If the learning rate is too large, the pace is too large, the loss of function changes will not fall every iteration, and finally lead to the inability to converge, if the learning rate is too small, the pace is too small, resulting in slow process, the final convergence rate is very slow.

According to the Wunda teacher in the Stanford ML course, it is best to choose the learning rate:


Meaning is, if used 0.001, convergence is too slow, that increases 10 times times the use of 0.01, if 0.01 is not, then 3 times times, that is 0.003;

5. Standardization of features

This question has been mentioned before, because this is very easy for beginners to ignore the place, so pay attention to the value range of the self-variable feature, the argument is too large or too small will cause the function saturation, can not distinguish between the changes in the argument, and if a too large feature as input, will be prone to this feature in the classification does not play any role in the phenomenon, although we can use a small weight to achieve correction, but this will lead to the difference between the weight of the obvious, also not conducive to learning process convergence, so in order to avoid this situation, it is necessary to carry out the characteristics of standardization, The most common practice is to use the mean and variance to make the feature normalized:


Among them, the mean value, is the variance;

This is true for the example of predicting house prices:




This article refers to the video of the Wunda teacher with the Stanford ML course;



Patterns Recognition (Pattern recognition) Learning notes (31)--Linear regression

Contact Us

The content source of this page is from Internet, which doesn't represent Alibaba Cloud's opinion; products and services mentioned on that page don't have any relationship with Alibaba Cloud. If the content of the page makes you feel confusing, please write us an email, we will handle the problem within 5 days after receiving your email.

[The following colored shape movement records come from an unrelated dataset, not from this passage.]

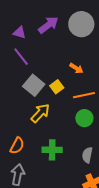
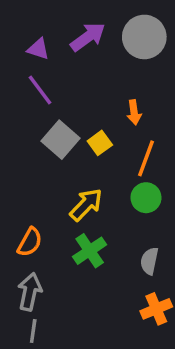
orange arrow: (76, 68) -> (134, 112), turned 48
orange line: (84, 95) -> (146, 158), turned -60
yellow arrow: (40, 113) -> (86, 205), moved
green cross: (52, 150) -> (90, 251), turned -36

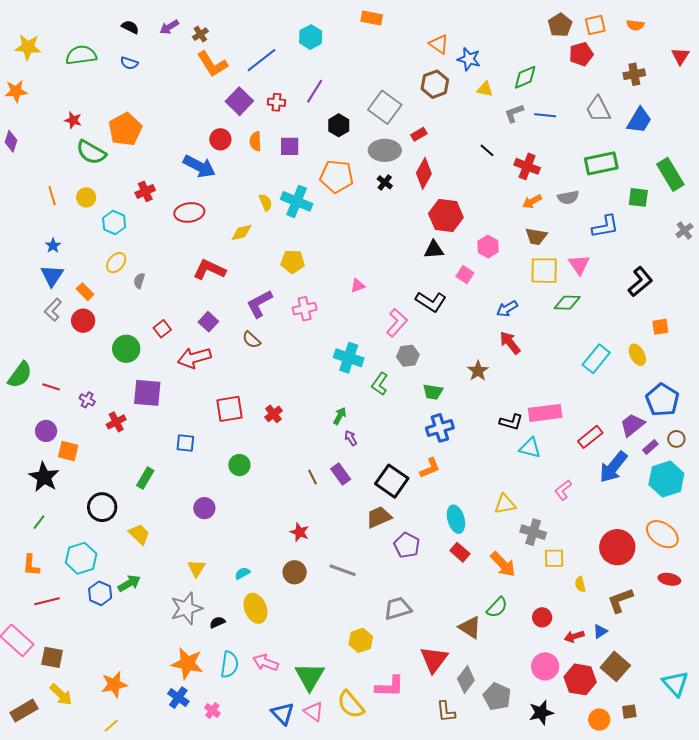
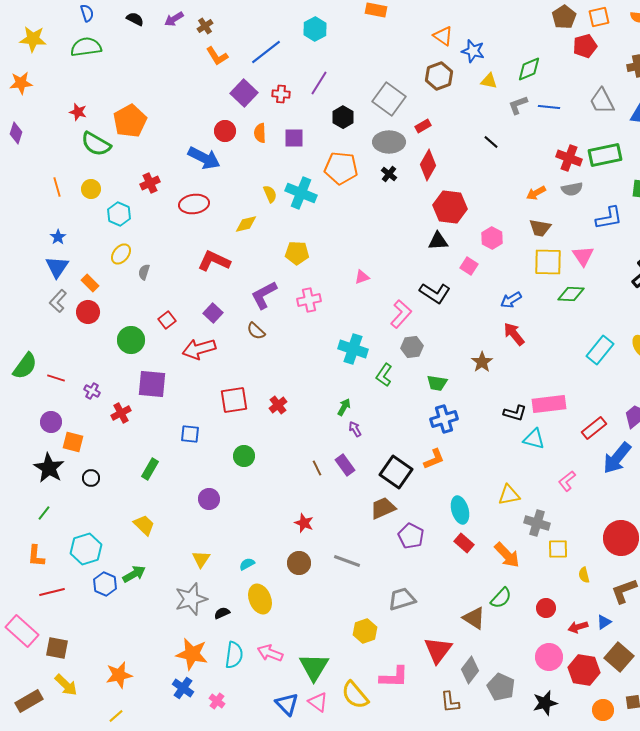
blue semicircle: (129, 63) -> (87, 13), moved, turned -126
orange L-shape: (212, 64) -> (217, 56), size x0.7
red cross: (527, 166) -> (569, 158), moved
black circle: (102, 507) -> (91, 478), moved, size x0.6

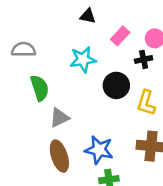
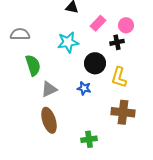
blue star: (99, 150) -> (84, 88), moved, size x0.6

If you find any instances of plagiarism from the community, please send an email to: info-contact@alibabacloud.com and provide relevant evidence. A staff member will contact you within 5 working days.

A Free Trial That Lets You Build Big!

Start building with 50+ products and up to 12 months usage for Elastic Compute Service

  • Sales Support

    1 on 1 presale consultation

  • After-Sales Support

    24/7 Technical Support 6 Free Tickets per Quarter Faster Response

  • Alibaba Cloud offers highly flexible support services tailored to meet your exact needs.